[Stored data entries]

* * *

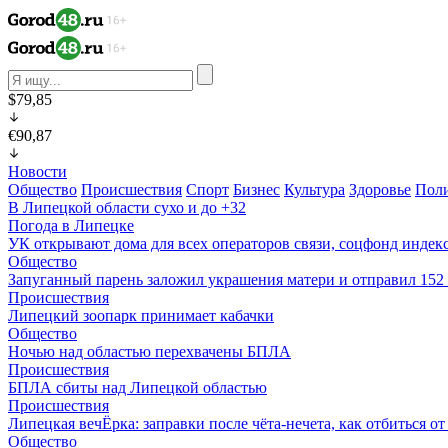
$79,85
€90,87
Новости
Общество
Происшествия
Спорт
Бизнес
Культура
Здоровье
Пол
В Липецкой области сухо и до +32
Погода в Липецке
УК открывают дома для всех операторов связи, соцфонд индекс
Общество
Запуганный парень заложил украшения матери и отправил 15
Происшествия
Липецкий зоопарк принимает кабачки
Общество
Ночью над областью перехвачены БПЛА
Происшествия
БПЛА сбиты над Липецкой областью
Происшествия
Липецкая вечЁрка: заправки после чёта-нечета, как отбиться 
Общество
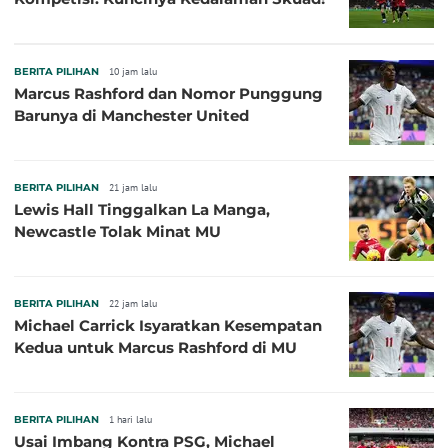
BERITA PILIHAN
10 jam lalu
Marcus Rashford dan Nomor Punggung
Barunya di Manchester United
BERITA PILIHAN
21 jam lalu
Lewis Hall Tinggalkan La Manga,
Newcastle Tolak Minat MU
BERITA PILIHAN
22 jam lalu
Michael Carrick Isyaratkan Kesempatan
Kedua untuk Marcus Rashford di MU
BERITA PILIHAN
1 hari lalu
Usai Imbang Kontra PSG, Michael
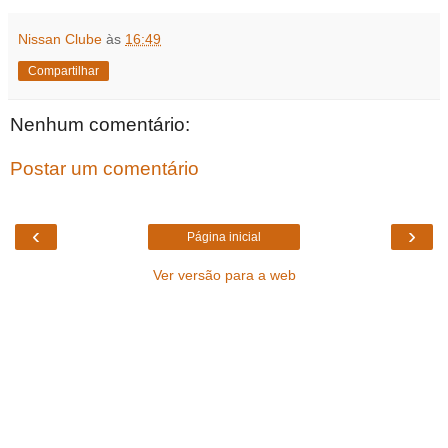
Nissan Clube
às
16:49
Compartilhar
Nenhum comentário:
Postar um comentário
‹
›
Página inicial
Ver versão para a web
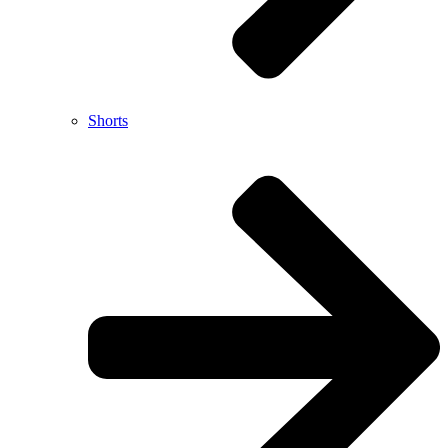
Shorts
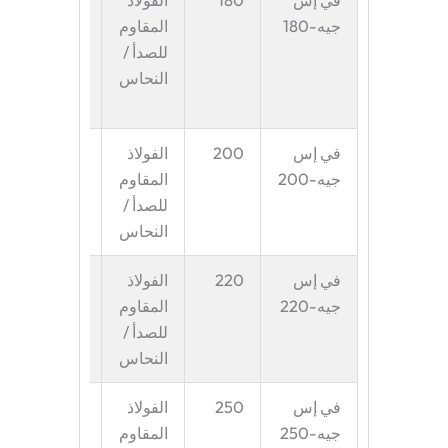
جيه-180
المقاوم
صغيرة
للصدأ /
إلى
النحاس
متوسطة
الحجم
في إس
200
الفولاذ
الأحجام
جيه-200
المقاوم
القياسية
للصدأ /
النحاس
في إس
220
الفولاذ
الأحجام
جيه-220
المقاوم
القياسية
للصدأ /
النحاس
في إس
250
الفولاذ
حقائب
جيه-250
المقاوم
متوسطة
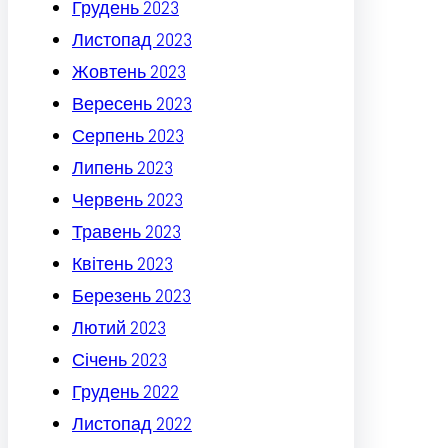
Грудень 2023
Листопад 2023
Жовтень 2023
Вересень 2023
Серпень 2023
Липень 2023
Червень 2023
Травень 2023
Квітень 2023
Березень 2023
Лютий 2023
Січень 2023
Грудень 2022
Листопад 2022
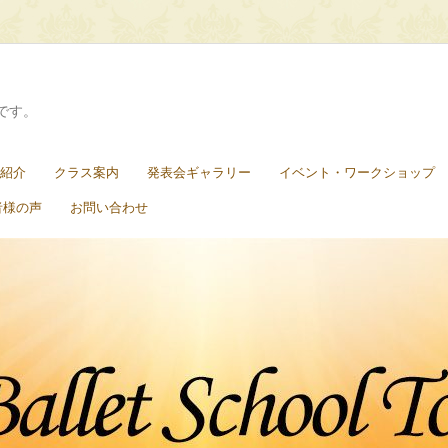
です。
紹介
クラス案内
発表会ギャラリー
イベント・ワークショップ
者様の声
お問い合わせ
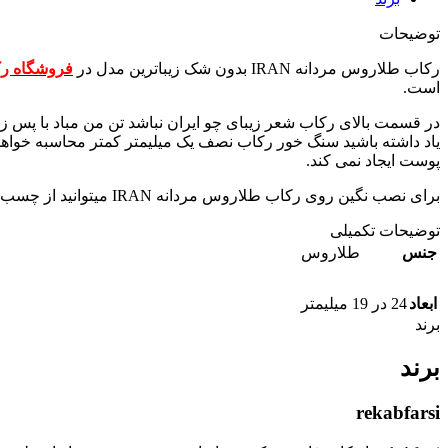
توضیحات
رکاب طلاروس مردانه IRAN بدون شک زیباترین مدل در
فروشگاه ر
است.
پوست ایجاد نمی کند.
برای نصب نگین روی رکاب طلاروس مردانه IRAN میتوانید از چسب E8000 استفاده کنید. این چسب اگر طبق اصول مصرف شود نیاز شما را کاملا برطرف خواهد کرد.
توضیحات تکمیلی
جنس
طلاروس
ابعاد
24 در 19 میلیمتر
برند
برند
rekabfarsi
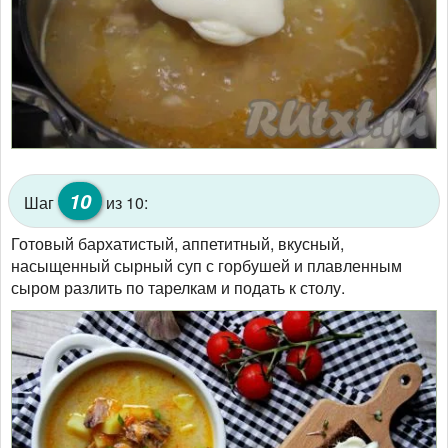
10
Шаг
из 10:
Готовый бархатистый, аппетитный, вкусный,
насыщенный сырный суп с горбушей и плавленным
сыром разлить по тарелкам и подать к столу.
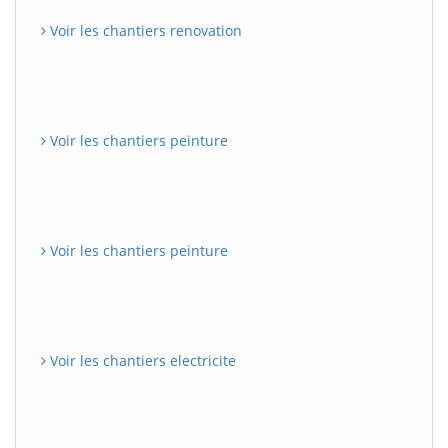
Voir les chantiers renovation
Voir les chantiers peinture
Voir les chantiers peinture
Voir les chantiers electricite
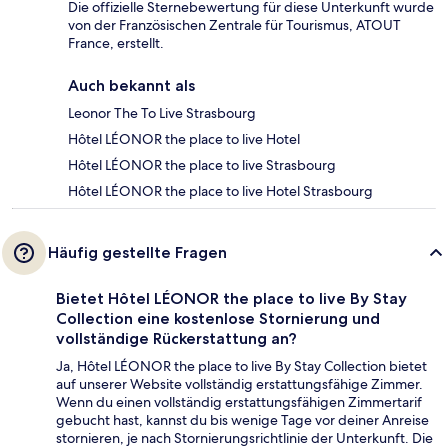
Die offizielle Sternebewertung für diese Unterkunft wurde
von der Französischen Zentrale für Tourismus, ATOUT
France, erstellt.
Auch bekannt als
Leonor The To Live Strasbourg
Hôtel LÉONOR the place to live Hotel
Hôtel LÉONOR the place to live Strasbourg
Hôtel LÉONOR the place to live Hotel Strasbourg
Häufig gestellte Fragen
Bietet Hôtel LÉONOR the place to live By Stay
Collection eine kostenlose Stornierung und
vollständige Rückerstattung an?
Ja, Hôtel LÉONOR the place to live By Stay Collection bietet
auf unserer Website vollständig erstattungsfähige Zimmer.
Wenn du einen vollständig erstattungsfähigen Zimmertarif
gebucht hast, kannst du bis wenige Tage vor deiner Anreise
stornieren, je nach Stornierungsrichtlinie der Unterkunft. Die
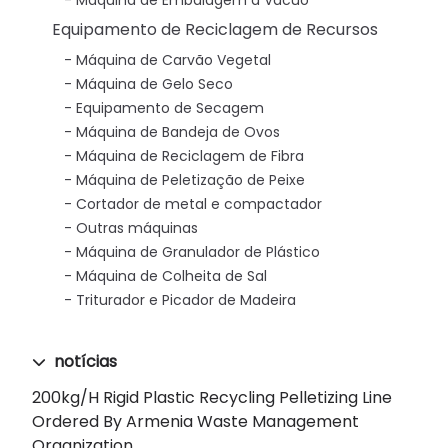
Máquina de Embalagem a Vácuo
Equipamento de Reciclagem de Recursos
Máquina de Carvão Vegetal
Máquina de Gelo Seco
Equipamento de Secagem
Máquina de Bandeja de Ovos
Máquina de Reciclagem de Fibra
Máquina de Peletização de Peixe
Cortador de metal e compactador
Outras máquinas
Máquina de Granulador de Plástico
Máquina de Colheita de Sal
Triturador e Picador de Madeira
notícias
200kg/h Rigid Plastic Recycling Pelletizing Line
Ordered By Armenia Waste Management
Organization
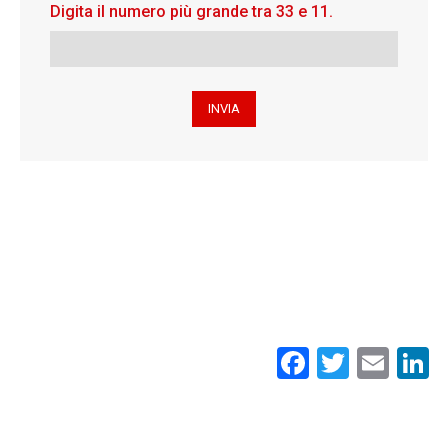
Digita il numero più grande tra 33 e 11.
Facebook
Twitte
Ema
L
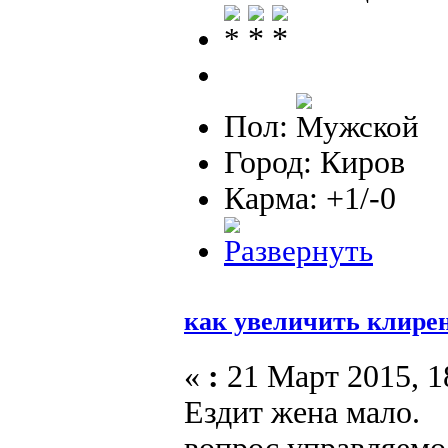
Пол:
Город: Киров
Карма: +1/-0
как увеличить клире
«
:
21 Март 2015, 1
Ездит жена мало.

* * *

**Problem description:**
All entries above, minus the pictures, should be repeated exactly.

**Answer box:**
$79,85
€90,87
Новости
Общество
Происшествия
Спорт
Бизнес
Культура
Здоровье
Пол
В Липецкой области сухо и до +32
Погода в Липецке
УК открывают дома для всех операторов связи, соцфонд индекс
Общество
Запуганный парень заложил украшения матери и отправил 15
Происшествия
Липецкий зоопарк принимает кабачки
Общество
Ночью над областью перехвачены БПЛА
Происшествия
БПЛА сбиты над Липецкой областью
Происшествия
Липецкая вечЁрка: заправки после чёта-нечета, как отбиться 
Общество
BERITA PILIHAN
10 jam lalu
Marcus Rashford dan Nomor Punggung
Barunya di Manchester United
BERITA PILIHAN
21 jam lalu
Lewis Hall Tinggalkan La Manga,
Newcastle Tolak Minat MU
BERITA PILIHAN
22 jam lalu
Michael Carrick Isyaratkan Kesempatan
Kedua untuk Marcus Rashford di MU
BERITA PILIHAN
1 hari lalu
Usai Imbang Kontra PSG, Michael
Nissan Clube
às
16:49
Compartilhar
Nenhum comentário:
Postar um comentário
‹
›
Página inicial
Ver versão para a web
Shorts
جيه-180
المقاوم
صغيرة
للصدأ /
إلى
النحاس
متوسطة
الحجم
في إس
200
الفولاذ
الأحجام
جيه-200
المقاوم
القياسية
للصدأ /
النحاس
في إس
220
الفولاذ
الأحجام
جيه-220
المقاوم
القياسية
للصدأ /
النحاس
في إس
250
الفولاذ
حقائب
جيه-250
المقاوم
متوسطة
Грудень 2023
Листопад 2023
Жовтень 2023
Вересень 2023
Серпень 2023
Липень 2023
Червень 2023
Травень 2023
Квітень 2023
Березень 2023
Лютий 2023
Січень 2023
Грудень 2022
Листопад 2022
です。
紹介
クラス案内
発表会ギャラリー
イベント・ワークショップ
者様の声
お問い合わせ
توضیحات
رکاب طلاروس مردانه IRAN بدون شک زیباترین مدل در
فروشگاه ر
است.
پوست ایجاد نمی کند.
برای نصب نگین روی رکاب طلاروس مردانه IRAN میتوانید از چسب E8000 استفاده کنید. این چسب اگر طبق اصول مصرف شود نیاز شما را کاملا برطرف خواهد کرد.
توضیحات تکمیلی
جنس
طلاروس
ابعاد
24 در 19 میلیمتر
برند
برند
rekabfarsi
10
Шаг
из 10:
Готовый бархатистый, аппетитный, вкусный,
насыщенный сырный суп с горбушей и плавленным
сыром разлить по тарелкам и подать к столу.
Voir les chantiers renovation
Voir les chantiers peinture
Voir les chantiers peinture
Voir les chantiers electricite
Die offizielle Sternebewertung für diese Unterkunft wurde
von der Französischen Zentrale für Tourismus, ATOUT
France, erstellt.
Auch bekannt als
Leonor The To Live Strasbourg
Hôtel LÉONOR the place to live Hotel
Hôtel LÉONOR the place to live Strasbourg
Hôtel LÉONOR the place to live Hotel Strasbourg
Häufig gestellte Fragen
Bietet Hôtel LÉONOR the place to live By Stay
Collection eine kostenlose Stornierung und
vollständige Rückerstattung an?
Ja, Hôtel LÉONOR the place to live By Stay Collection bietet
auf unserer Website vollständig erstattungsfähige Zimmer.
Wenn du einen vollständig erstattungsfähigen Zimmertarif
gebucht hast, kannst du bis wenige Tage vor deiner Anreise
stornieren, je nach Stornierungsrichtlinie der Unterkunft. Die
Máquina de Embalagem a Vácuo
Equipamento de Reciclagem de Recursos
Máquina de Carvão Vegetal
Máquina de Gelo Seco
Equipamento de Secagem
Máquina de Bandeja de Ovos
Máquina de Reciclagem de Fibra
Máquina de Peletização de Peixe
Cortador de metal e compactador
Outras máquinas
Máquina de Granulador de Plástico
Máquina de Colheita de Sal
Triturador e Picador de Madeira
notícias
200kg/h Rigid Plastic Recycling Pelletizing Line
Ordered By Armenia Waste Management
Organization
Digita il numero più grande tra 33 e 11.
Facebook
Twitte
Ema
L
Пол:
Город: Киров
Карма: +1/-0
как увеличить клире
«
:
21 Март 2015, 1
Ездит жена мало.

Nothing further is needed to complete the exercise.